Richard P. Rumelt received his doctorate from the Harvard Business School in 1972, having previously earned a Master of Science degree in Electrical Engineering from UC Berkeley. He worked as a systems engineer at the Jet Propulsion Laboratories and served on the faculty of the Harvard Business School. He joined the UCLA faculty in 1976. During 1993-96 he was on long-term leave from UCLA, serving on the faculty at INSEAD, France. At INSEAD, Rumelt headed the Corporate Renewal Initiative, a research-intervention center devoted to the study and practice of corporate transformation. Rumelt was President of the Strategic Management Society in 1995-98. He received the Irwin Prize for his book Strategy, Structure, and Economic Performance. In 1997, he was appointed Telecom Italia Strategy Fellow, a position he held until April 2000. He has won teaching awards at UCLA and received a “best paper prize” in 1997 from the Strategic Management Journal.
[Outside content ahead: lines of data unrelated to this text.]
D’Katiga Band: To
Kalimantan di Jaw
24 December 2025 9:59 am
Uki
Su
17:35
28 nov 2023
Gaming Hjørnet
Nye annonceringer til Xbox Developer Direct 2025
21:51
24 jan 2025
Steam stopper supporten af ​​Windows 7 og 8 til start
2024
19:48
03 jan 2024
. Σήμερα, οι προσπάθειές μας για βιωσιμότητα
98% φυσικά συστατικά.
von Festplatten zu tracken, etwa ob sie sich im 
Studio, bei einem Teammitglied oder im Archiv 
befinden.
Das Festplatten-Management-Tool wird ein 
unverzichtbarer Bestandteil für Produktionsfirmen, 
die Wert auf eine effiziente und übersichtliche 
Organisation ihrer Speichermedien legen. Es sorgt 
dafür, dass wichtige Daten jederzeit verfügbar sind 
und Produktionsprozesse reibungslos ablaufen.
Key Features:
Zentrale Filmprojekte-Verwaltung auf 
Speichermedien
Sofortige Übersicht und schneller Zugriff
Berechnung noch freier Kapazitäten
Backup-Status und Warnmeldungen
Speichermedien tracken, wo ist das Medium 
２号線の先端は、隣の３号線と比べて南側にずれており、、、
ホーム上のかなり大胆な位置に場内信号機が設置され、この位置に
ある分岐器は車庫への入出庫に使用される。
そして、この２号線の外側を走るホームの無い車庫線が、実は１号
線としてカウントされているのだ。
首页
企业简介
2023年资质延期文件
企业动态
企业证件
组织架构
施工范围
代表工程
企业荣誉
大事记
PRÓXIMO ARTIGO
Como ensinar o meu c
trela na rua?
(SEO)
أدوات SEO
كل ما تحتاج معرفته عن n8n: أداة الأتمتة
Rumelt’s research has centered on corporate diversification strategy and the sources of sustainable advantage to individual business strategies. He occupies the Harry and Elsa Kunin Chair in Business and Society. His published works include Fundamental Issues in Strategy: A Research Agenda co-authored with David Teece and more recently, Good Strategy/Bad Strategy: The Difference and Why It Matters. His current research interests center on corporate strategy and issues of institutional governance. Education: D.B.A. Management, 1972, Harvard University; M.S. Electrical Engineering, 1965, UC Berkeley; and B.S. Electrical Engineering, 1963, UC Berkeley.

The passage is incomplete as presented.